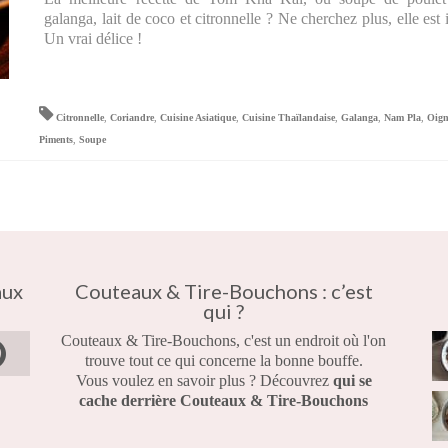
galanga, lait de coco et citronnelle ? Ne cherchez plus, elle est i
Un vrai délice !
Citronnelle
,
Coriandre
,
Cuisine Asiatique
,
Cuisine Thaïlandaise
,
Galanga
,
Nam Pla
,
Oig
Piments
,
Soupe
aux
Couteaux & Tire-Bouchons : c’est
qui ?
Couteaux & Tire-Bouchons, c'est un endroit où l'on
trouve tout ce qui concerne la bonne bouffe.
Vous voulez en savoir plus ? Découvrez
qui se
cache derrière Couteaux & Tire-Bouchons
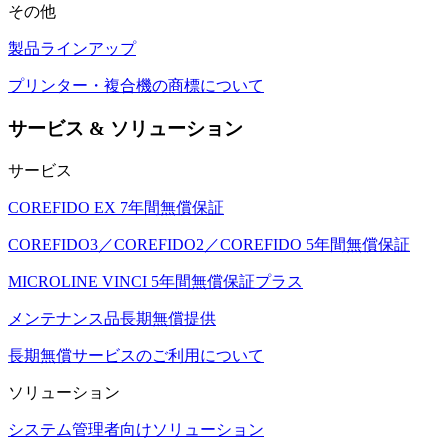
その他
製品ラインアップ
プリンター・複合機の商標について
サービス & ソリューション
サービス
COREFIDO EX 7年間無償保証
COREFIDO3／COREFIDO2／COREFIDO 5年間無償保証
MICROLINE VINCI 5年間無償保証プラス
メンテナンス品長期無償提供
長期無償サービスのご利用について
ソリューション
システム管理者向けソリューション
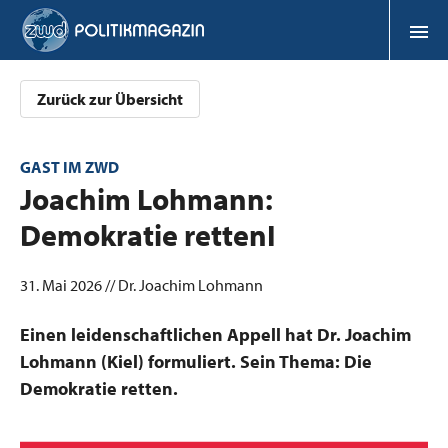
Zurück zur Übersicht
GAST IM ZWD
:
Joachim Lohmann:
Demokratie rettenI
31. Mai 2026 // Dr. Joachim Lohmann
Einen leidenschaftlichen Appell hat Dr. Joachim
Lohmann (Kiel) formuliert. Sein Thema: Die
Demokratie retten.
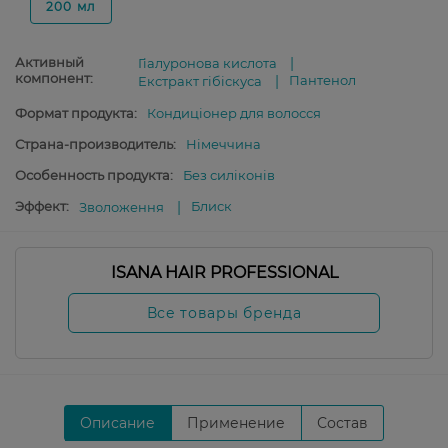
200 мл
Активный
Гіалуронова кислота
компонент:
Пантенол
Екстракт гібіскуса
Формат продукта:
Кондиціонер для волосся
Страна-производитель:
Німеччина
Особенность продукта:
Без силіконів
Эффект:
Блиск
Зволоження
ISANA HAIR PROFESSIONAL
Все товары бренда
Описание
Применение
Состав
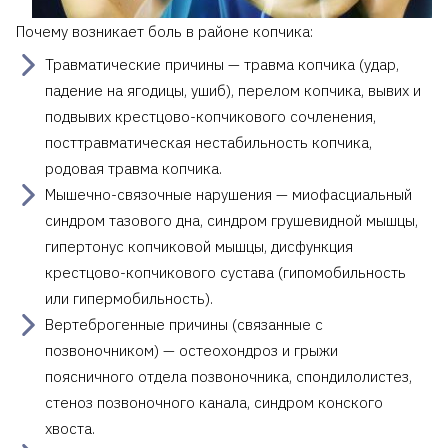
Почему возникает боль в районе копчика:
Травматические причины — травма копчика (удар,
падение на ягодицы, ушиб), перелом копчика, вывих и
подвывих крестцово-копчикового сочленения,
посттравматическая нестабильность копчика,
родовая травма копчика.
Мышечно-связочные нарушения — миофасциальный
синдром тазового дна, синдром грушевидной мышцы,
гипертонус копчиковой мышцы, дисфункция
крестцово-копчикового сустава (гипомобильность
или гипермобильность).
Вертеброгенные причины (связанные с
позвоночником) — остеохондроз и грыжи
поясничного отдела позвоночника, спондилолистез,
стеноз позвоночного канала, синдром конского
хвоста.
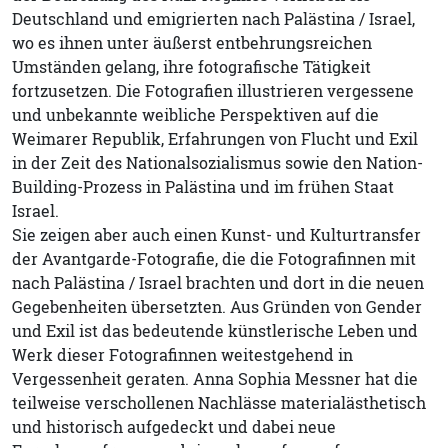
Deutschland und emigrierten nach Palästina / Israel,
wo es ihnen unter äußerst entbehrungsreichen
Umständen gelang, ihre fotografische Tätigkeit
fortzusetzen. Die Fotografien illustrieren vergessene
und unbekannte weibliche Perspektiven auf die
Weimarer Republik, Erfahrungen von Flucht und Exil
in der Zeit des Nationalsozialismus sowie den Nation-
Building-Prozess in Palästina und im frühen Staat
Israel.
Sie zeigen aber auch einen Kunst- und Kulturtransfer
der Avantgarde-Fotografie, die die Fotografinnen mit
nach Palästina / Israel brachten und dort in die neuen
Gegebenheiten übersetzten. Aus Gründen von Gender
und Exil ist das bedeutende künstlerische Leben und
Werk dieser Fotografinnen weitestgehend in
Vergessenheit geraten. Anna Sophia Messner hat die
teilweise verschollenen Nachlässe materialästhetisch
und historisch aufgedeckt und dabei neue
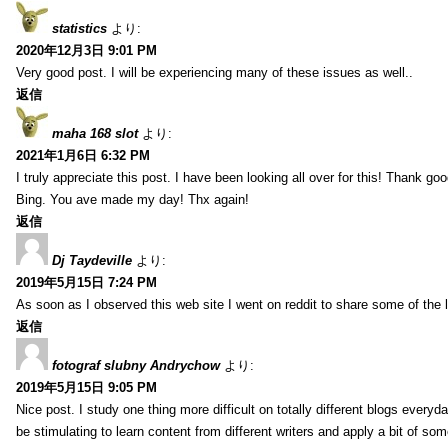
statistics
より:
2020年12月3日 9:01 PM
Very good post. I will be experiencing many of these issues as well..
返信
maha 168 slot
より:
2021年1月6日 6:32 PM
I truly appreciate this post. I have been looking all over for this! Thank go
Bing. You ave made my day! Thx again!
返信
Dj Taydeville
より:
2019年5月15日 7:24 PM
As soon as I observed this web site I went on reddit to share some of the 
返信
fotograf slubny Andrychow
より:
2019年5月15日 9:05 PM
Nice post. I study one thing more difficult on totally different blogs everyda
be stimulating to learn content from different writers and apply a bit of som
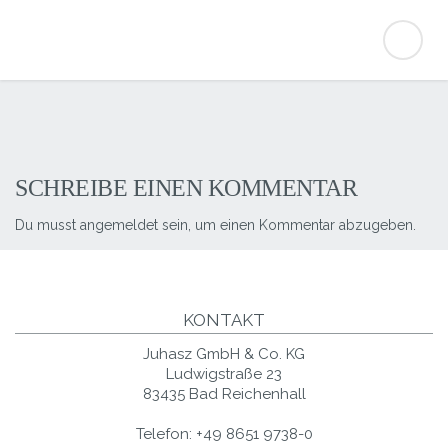
SCHREIBE EINEN KOMMENTAR
Du musst
angemeldet
sein, um einen Kommentar abzugeben.
KONTAKT
Juhasz GmbH & Co. KG
Ludwigstraße 23
83435 Bad Reichenhall
Telefon:
+49 8651 9738-0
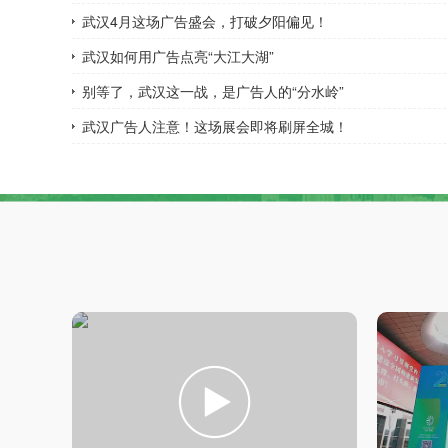
武汉4月这场广告盛会，打破夕阳偏见！
武汉如何用广告点亮“大江大湖”
别等了，武汉这一战，是广告人的“分水岭”
武汉广告人注意！这场展会即将刷屏全城！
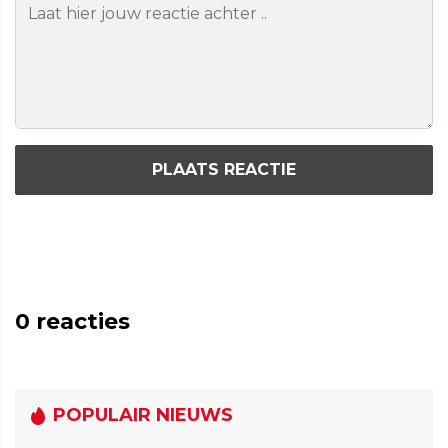
PLAATS REACTIE
0
reacties
POPULAIR NIEUWS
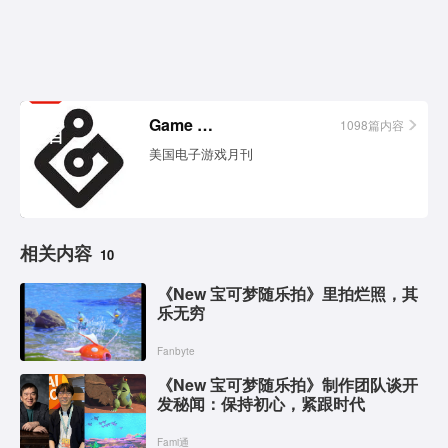
相关
Game Informer
1098篇内容
栏目
美国电子游戏月刊
相关内容
10
《New 宝可梦随乐拍》里拍烂照，其
乐无穷
Fanbyte
《New 宝可梦随乐拍》制作团队谈开
发秘闻：保持初心，紧跟时代
Fami通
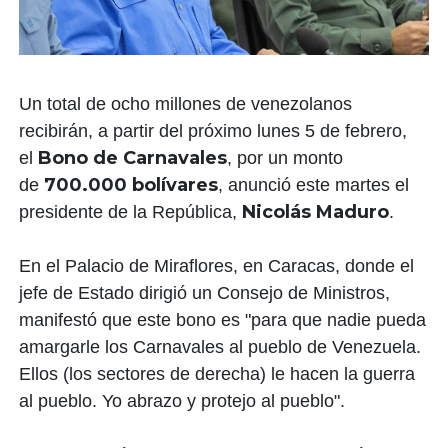
Un total de ocho millones de venezolanos
recibirán, a partir del próximo lunes 5 de febrero,
Bono de Carnavales
el
, por un monto
700.000 bolívares
de
, anunció este martes el
Nicolás Maduro
presidente de la República,
.
En el Palacio de Miraflores, en Caracas, donde el
jefe de Estado dirigió un Consejo de Ministros,
manifestó que este bono es "para que nadie pueda
amargarle los Carnavales al pueblo de Venezuela.
Ellos (los sectores de derecha) le hacen la guerra
al pueblo. Yo abrazo y protejo al pueblo".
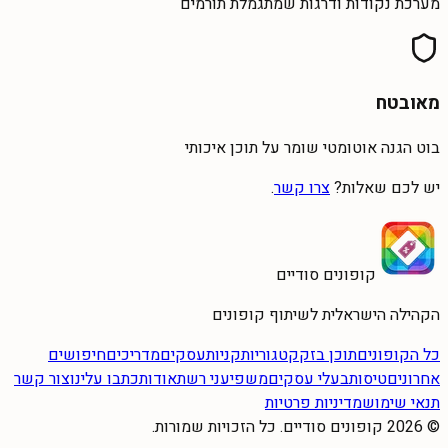
מערכת נקודות ודרגות שמתגמלת תורמים
מאובטח
בוט הגנה אוטומטי שומר על תוכן איכותי
יש לכם שאלות?
צרו קשר
.
קופונים סודיים
הקהילה הישראלית לשיתוף קופונים
כל הקופונים
תוכן בזק
קטגוריות
קניות
עסקים
מדריכים
חיפושים
אחרונים
טיסות
בעלי עסקים
משפיעני רשת
אודות
כתבו עלינו
צור קשר
תנאי שימוש
מדיניות פרטיות
©
2026
קופונים סודיים. כל הזכויות שמורות.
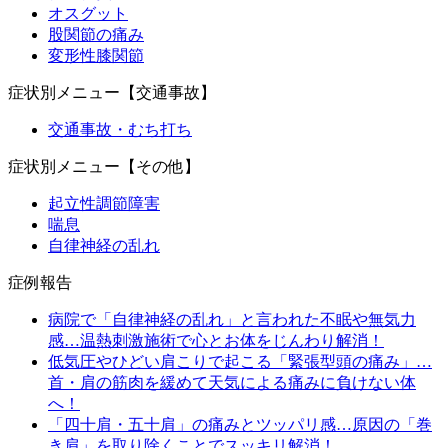
オスグット
股関節の痛み
変形性膝関節
症状別メニュー【交通事故】
交通事故・むち打ち
症状別メニュー【その他】
起立性調節障害
喘息
自律神経の乱れ
症例報告
病院で「自律神経の乱れ」と言われた不眠や無気力
感…温熱刺激施術で心とお体をじんわり解消！
低気圧やひどい肩こりで起こる「緊張型頭の痛み」…
首・肩の筋肉を緩めて天気による痛みに負けない体
へ！
「四十肩・五十肩」の痛みとツッパリ感…原因の「巻
き肩」を取り除くことでスッキリ解消！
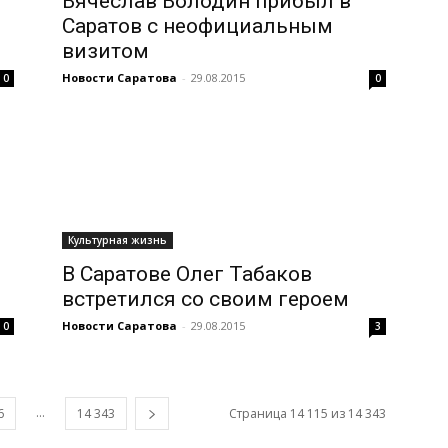
Вячеслав Володин прибыл в
Саратов с неофициальным
визитом
Новости Саратова
-
29.08.2015
0
0
Культурная жизнь
В Саратове Олег Табаков
встретился со своим героем
Новости Саратова
-
29.08.2015
0
3
...
6
14 343
Страница 14 115 из 14 343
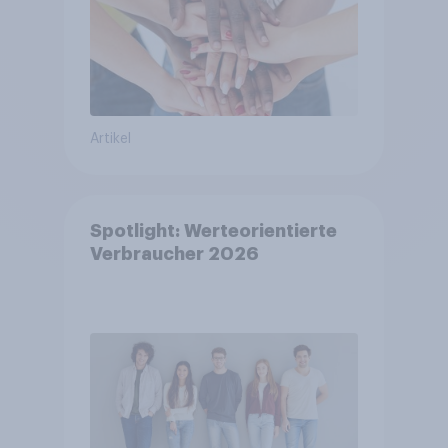
Artikel
Spotlight: Werteorientierte
Verbraucher 2026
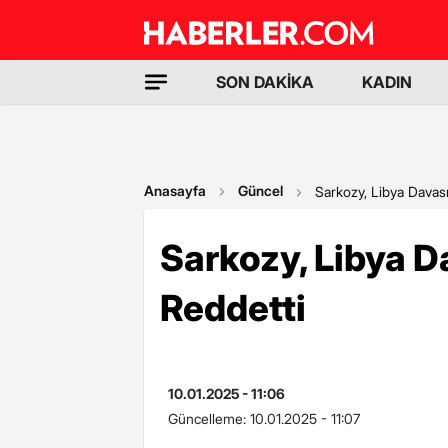
SON DAKİKA
KADIN
Anasayfa
Güncel
Sarkozy, Libya Davas
Sarkozy, Libya D
Reddetti
10.01.2025 - 11:06
Güncelleme:
10.01.2025 - 11:07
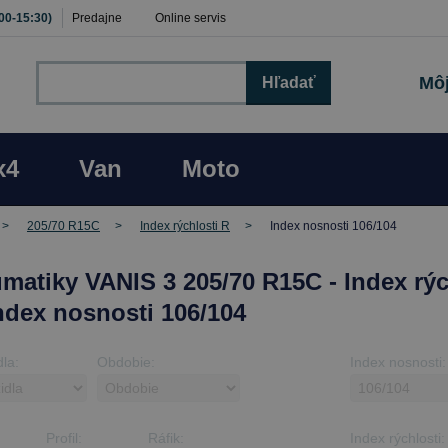
:00-15:30)
Predajne
Online servis
Môj
Hľadať
x4
Van
Moto
205/70 R15C
Index rýchlosti R
Index nosnosti 106/104
matiky VANIS 3 205/70 R15C - Index rýc
Index nosnosti 106/104
dla:
Obdobie:
Index nosnosti:
Profil:
Ráfik:
Index rýchlosti:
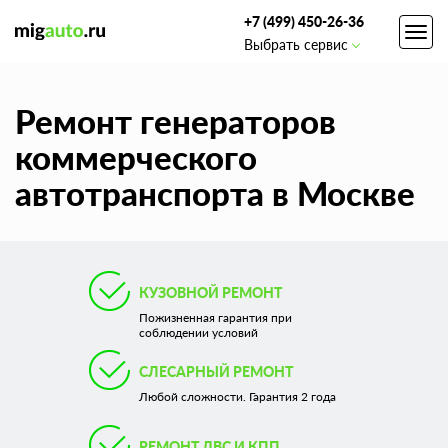
+7 (499) 450-26-36
Toggl
Выбрать сервис
navig
Ремонт генераторов
коммерческого
автотранспорта в Москве
КУЗОВНОЙ РЕМОНТ
Пожизненная гарантия при
соблюдении условий
СЛЕСАРНЫЙ РЕМОНТ
Любой сложности. Гарантия 2 года
РЕМОНТ ДВС И КПП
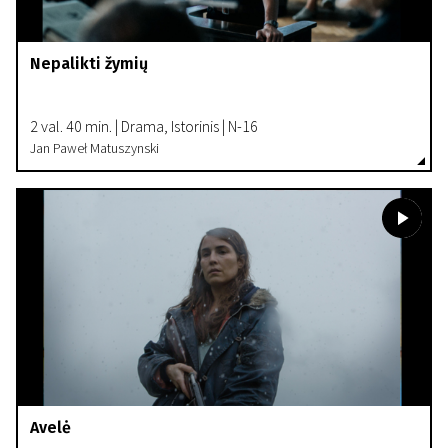
Nepalikti žymių
2 val. 40 min. | Drama, Istorinis | N-16
Jan Paweł Matuszynski
Avelė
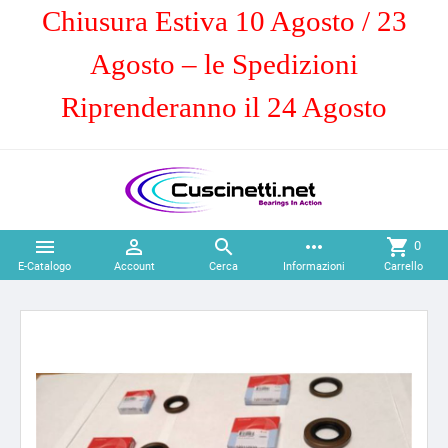
Chiusura Estiva 10 Agosto / 23
Agosto – le Spedizioni
Riprenderanno il 24 Agosto



more_horiz
shopping_cart
0
E-Catalogo
Account
Cerca
Informazioni
Carrello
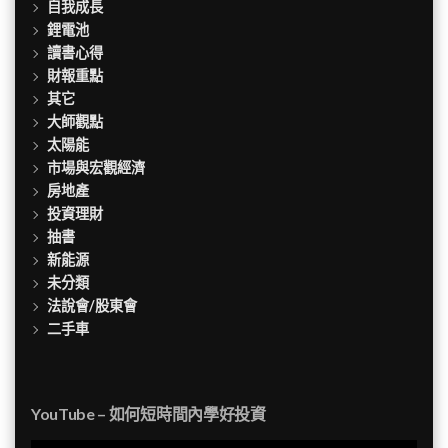
自我成長
鋰電池
讀書心得
財報重點
其它
大師觀點
太陽能
市場與宏觀經濟
房地產
投資理財
抽書
新能源
未分類
法說會/股東會
二手車
YouTube – 如何短時間內學好投資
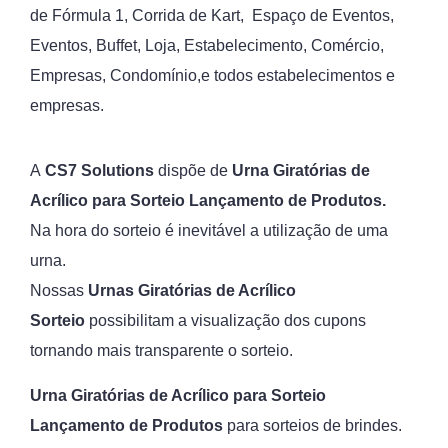
de Fórmula 1, Corrida de Kart, Espaço de Eventos,
Eventos, Buffet, Loja, Estabelecimento, Comércio,
Empresas, Condomínio,e todos estabelecimentos e
empresas.
A
CS7 Solutions
dispõe de
Urna Giratórias de
Acrílico para Sorteio Lançamento de Produtos.
Na hora do sorteio é inevitável a utilização de uma
urna.
Nossas
Urnas Giratórias de Acrílico
Sorteio
possibilitam a visualização dos cupons
tornando mais transparente o sorteio.
Urna Giratórias de Acrílico para Sorteio
Lançamento de Produtos
para sorteios de brindes.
====
→ **WHAT IS REQUIRED**:
Your answer should reproduce each line of the listing that holds the word "Index".

→ **ANSWER TO THIS EXERCISE**:
Index rýchlosti R
Index nosnosti 106/104
matiky VANIS 3 205/70 R15C - Index rýc
Index nosnosti 106/104
Index nosnosti:
Index rýchlosti:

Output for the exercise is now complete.